* [Assigned task] Return all the entries below exactly, except for the images they hold.
==========
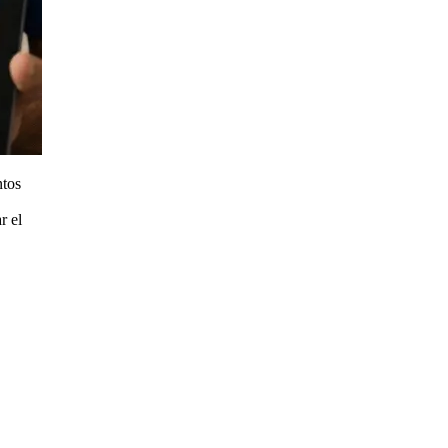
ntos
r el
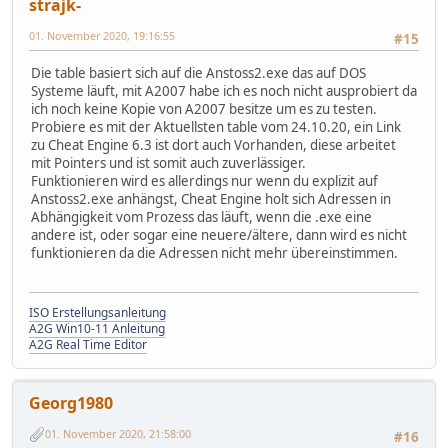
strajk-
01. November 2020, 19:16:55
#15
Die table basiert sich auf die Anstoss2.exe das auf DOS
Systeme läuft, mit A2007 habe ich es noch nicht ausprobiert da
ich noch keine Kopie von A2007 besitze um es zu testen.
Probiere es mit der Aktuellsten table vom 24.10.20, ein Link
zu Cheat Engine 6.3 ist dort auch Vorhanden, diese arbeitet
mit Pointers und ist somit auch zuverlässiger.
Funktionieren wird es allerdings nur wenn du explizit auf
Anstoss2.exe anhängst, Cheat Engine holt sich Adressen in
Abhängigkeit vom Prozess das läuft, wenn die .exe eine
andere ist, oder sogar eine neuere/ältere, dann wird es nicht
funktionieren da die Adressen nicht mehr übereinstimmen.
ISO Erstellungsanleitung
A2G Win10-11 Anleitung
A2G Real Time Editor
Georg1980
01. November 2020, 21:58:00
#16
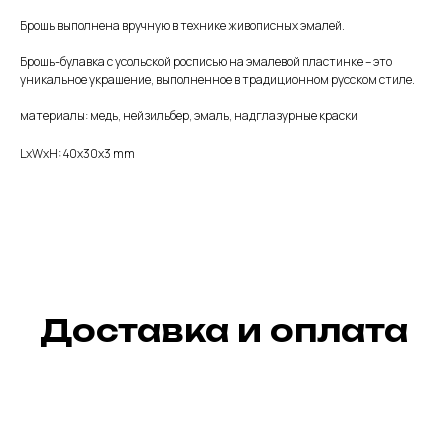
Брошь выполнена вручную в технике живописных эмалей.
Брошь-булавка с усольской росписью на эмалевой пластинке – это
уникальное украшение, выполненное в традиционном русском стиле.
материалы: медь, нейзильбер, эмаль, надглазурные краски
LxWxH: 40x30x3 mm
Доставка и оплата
==========
* [Answer section]
ntos
r el
strajk-
01. November 2020, 19:16:55
#15
Die table basiert sich auf die Anstoss2.exe das auf DOS
Systeme läuft, mit A2007 habe ich es noch nicht ausprobiert da
ich noch keine Kopie von A2007 besitze um es zu testen.
Probiere es mit der Aktuellsten table vom 24.10.20, ein Link
zu Cheat Engine 6.3 ist dort auch Vorhanden, diese arbeitet
mit Pointers und ist somit auch zuverlässiger.
Funktionieren wird es allerdings nur wenn du explizit auf
Anstoss2.exe anhängst, Cheat Engine holt sich Adressen in
Abhängigkeit vom Prozess das läuft, wenn die .exe eine
andere ist, oder sogar eine neuere/ältere, dann wird es nicht
funktionieren da die Adressen nicht mehr übereinstimmen.
ISO Erstellungsanleitung
A2G Win10-11 Anleitung
A2G Real Time Editor
Georg1980
01. November 2020, 21:58:00
#16
Брошь выполнена вручную в технике живописных эмалей.
Брошь-булавка с усольской росписью на эмалевой пластинке – это
уникальное украшение, выполненное в традиционном русском стиле.
материалы: медь, нейзильбер, эмаль, надглазурные краски
LxWxH: 40x30x3 mm
Доставка и оплата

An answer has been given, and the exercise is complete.